In December 2015, student leaders from the Black Students’ Union (BSU) and the Black Graduate Student Association (BGSA) presented MIT’s senior administration with recommendations for making the Institute a more welcoming and inclusive place for all members of its community. The Academic Council, chaired by President L. Rafael Reif, is partnering with the students to consider all the recommendations and move forward with steps to address them.
Those changes that can be implemented soon will be in place within a matter of months; others will take more time.
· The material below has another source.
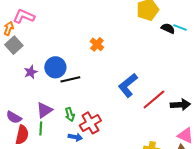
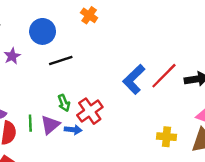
blue circle: (55, 67) -> (43, 31), moved
blue L-shape: (128, 85) -> (134, 79), moved
purple triangle: (44, 110) -> (50, 125), moved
A dedicated Academic Council working group, convened by Vice President Kirk Kolenbrander and consisting of students, faculty, and senior officers, will share a public progress report around the time of spring break.
The report will outline the actions being taken in the shorter term, including enhancements to orientation for incoming students and the recruitment of a specialized mental health counselor, according to Kolenbrander. For the longer-term goals, the working group will describe its plan for moving forward.
The process “has been very collaborative, very productive, and very strategic in terms of thinking of cooperative ways that we can best meet the needs of students,” says DiOnetta Jones Crayton, associate dean for undergraduate education and director of the Office of Minority Education. Crayton is a member of a staff group Kolenbrander convened in the fall to advance the Institute’s partnership with a number of student groups working on diversity and inclusion issues.
“The opportunity to collaboratively work toward creative solutions feels more like a group effort than a negotiation. I am proud that MIT can put a group like this together to tackle systematic issues swiftly but delicately,” says junior Rasheed Auguste, co-chair of the BSU and a participant in the Academic Council working group.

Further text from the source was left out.